You will need to make just 3 decisions about your exercise regimen:
- Decide how many times per week you can work out (I recommend 3 or 4 at most) so that you keep your commitment, and how long to work out (15 - 20 minutes are ok to start). In a couple of months, your body will ask for more and your schedule and the length of your regimen can change for the better.
- Decide what exercise you will engage in (Dig deep for this one, since it needs to become 'something you do' rather than 'something you have to do'). I suggest walking since it comes naturally and you can watch TV or an Ipad (Netflix is highly recommended) at the same time on a well placed treadmill. You can gradually add different exercises.
- Make a schedule you can keep. I recommend the morning for 2 reasons:
- My willpower has not been used up by my work, traffic or anything else.
- After a while, you get less hungry for breakfast and can have a small one.
So in summary, you need a little workout a few times a week to start. As long as you keep on keeping on you will succeed.
This one seems a little crazy at first, but read on and you'll find you don't need to actually do the math, just put up with the annoyance for a few weeks initially and then you'll have a good grasp of high carb foods and how to avoid them.
You will need a little help for this one. You can use a free web application to track your meals (there are plenty of free membership sites that will allow you to count calories). It's easy to do but it will take a little time to learn. Don't get super detailed because it will take a long time to find the exact food item. You can generally get away with choosing the generic for each food item. For example, Famous Amos cookies are the same as any other chocolate chip cookie in terms of calories. Getting super specific won't make any difference.
Do keep track of your diet for a week, then start doing this analysis:
- What am I eating that has the most calories from carbohydrates? Look for something you eat often. For some it's rice, for others bread, or soft drinks.

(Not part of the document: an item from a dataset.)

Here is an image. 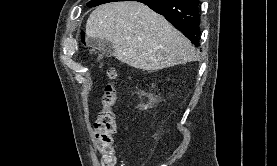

- Once you see how many calories they have, switch for something else that is high in protein instead. You can have the same calories, just in protein form.
That's it. Just do the two steps above for one food the first two months. In my case, I started with the soft drinks during lunch. I switched to water, and replaced with bigger meat or poultry portions for the first couple of months. Then, after my habit was ingrained to replace soft drinks with protein foods and water, I looked for something else to replace. This time it was rice. You will need to continue switching high carb 'garbage foods' for healthy foods using the web site for a while, but people only eat the same 30-50 foods regularly (look at your record after a week). You will quickly develop a feel for what is high carb and what is not. You won't need the site to count the calories eventually and will be able to make the switches with no outside help and without giving it much thought. I do recommend the site or a spreadsheet to help you keep the weight off. Get on a scale once a week on the same day and track the weight in the application or a worksheet. This will help you get yourself back on track if you are not making progress (it will happen), since you can always go back to counting calories to help you get with the plan again. Once you do this 2-3 times, you will see huge differences.
It sounds too easy, but I guarantee you will start getting results in the first two weeks. Expect to lose about 2 pounds a week on good weeks and 1 on bad ones.
My biggest problem now is that I'm out of clothes, literally down to 6 pairs of pants to wear, with huge belts that need extra holes and shirts that look like circus tents on me. I hope you'll be in the same place in the next 6-10 months.